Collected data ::
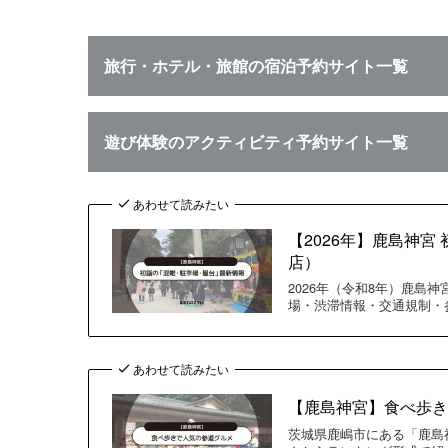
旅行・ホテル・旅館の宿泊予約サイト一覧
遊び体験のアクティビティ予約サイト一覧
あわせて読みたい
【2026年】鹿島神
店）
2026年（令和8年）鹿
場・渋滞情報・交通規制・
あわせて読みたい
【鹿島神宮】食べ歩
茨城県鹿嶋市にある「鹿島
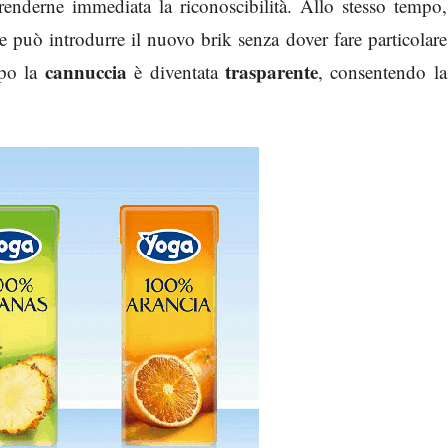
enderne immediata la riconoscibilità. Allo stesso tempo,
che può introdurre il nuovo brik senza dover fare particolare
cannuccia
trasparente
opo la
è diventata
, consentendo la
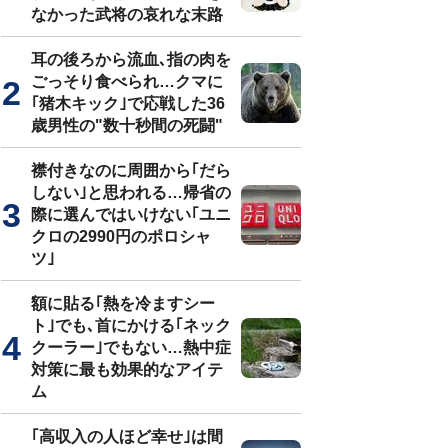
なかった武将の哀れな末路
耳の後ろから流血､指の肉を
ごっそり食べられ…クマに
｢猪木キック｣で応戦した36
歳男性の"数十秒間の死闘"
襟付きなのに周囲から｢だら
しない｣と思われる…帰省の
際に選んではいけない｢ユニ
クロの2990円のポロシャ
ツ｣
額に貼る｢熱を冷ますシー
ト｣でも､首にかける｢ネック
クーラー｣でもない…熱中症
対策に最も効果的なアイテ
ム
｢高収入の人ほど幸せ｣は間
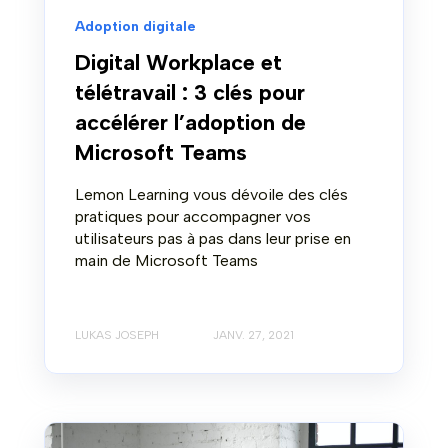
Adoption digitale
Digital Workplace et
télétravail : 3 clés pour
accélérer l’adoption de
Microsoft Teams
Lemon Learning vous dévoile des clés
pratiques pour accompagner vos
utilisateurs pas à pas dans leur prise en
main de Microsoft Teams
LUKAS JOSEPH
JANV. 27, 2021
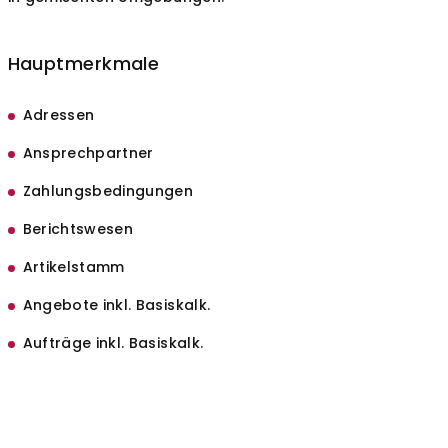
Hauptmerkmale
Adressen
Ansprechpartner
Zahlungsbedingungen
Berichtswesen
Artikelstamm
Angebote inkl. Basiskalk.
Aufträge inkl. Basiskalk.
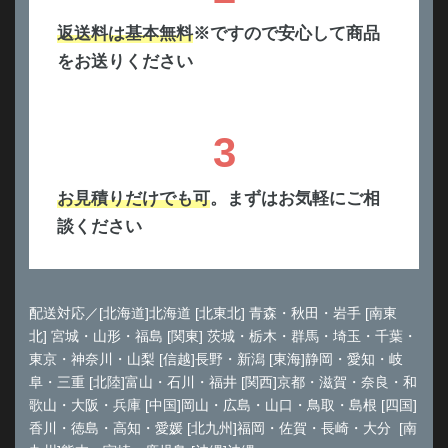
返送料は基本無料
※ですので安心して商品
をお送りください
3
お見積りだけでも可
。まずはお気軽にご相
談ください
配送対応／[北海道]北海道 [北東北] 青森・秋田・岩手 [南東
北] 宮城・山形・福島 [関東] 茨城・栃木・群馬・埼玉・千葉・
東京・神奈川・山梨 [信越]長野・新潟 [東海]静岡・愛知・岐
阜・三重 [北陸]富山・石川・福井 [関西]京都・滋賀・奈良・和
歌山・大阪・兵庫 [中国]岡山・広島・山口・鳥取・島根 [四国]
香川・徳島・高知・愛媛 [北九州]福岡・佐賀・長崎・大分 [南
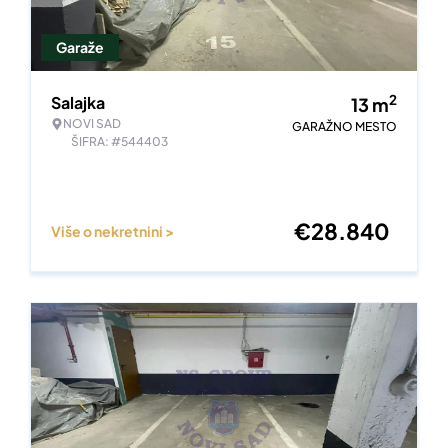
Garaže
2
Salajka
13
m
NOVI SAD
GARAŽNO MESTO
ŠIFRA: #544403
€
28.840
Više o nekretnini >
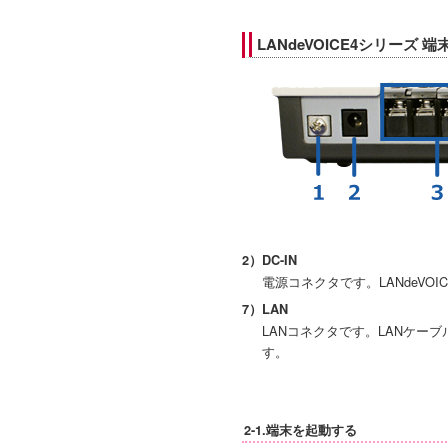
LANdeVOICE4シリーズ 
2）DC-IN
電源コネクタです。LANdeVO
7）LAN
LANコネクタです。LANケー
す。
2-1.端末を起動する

Exercise objective :: When you reach the line with "襟付きなのに周囲から｢だら" in the records above, begin repeating the lines exactly, and stop after the line with "main de Microsoft Teams". Skip all pictures.

Task solution ::
襟付きなのに周囲から｢だら
しない｣と思われる…帰省の
際に選んではいけない｢ユニ
クロの2990円のポロシャ
ツ｣
額に貼る｢熱を冷ますシー
ト｣でも､首にかける｢ネック
クーラー｣でもない…熱中症
対策に最も効果的なアイテ
ム
｢高収入の人ほど幸せ｣は間
Adoption digitale
Digital Workplace et
télétravail : 3 clés pour
accélérer l’adoption de
Microsoft Teams
Lemon Learning vous dévoile des clés
pratiques pour accompagner vos
utilisateurs pas à pas dans leur prise en
main de Microsoft Teams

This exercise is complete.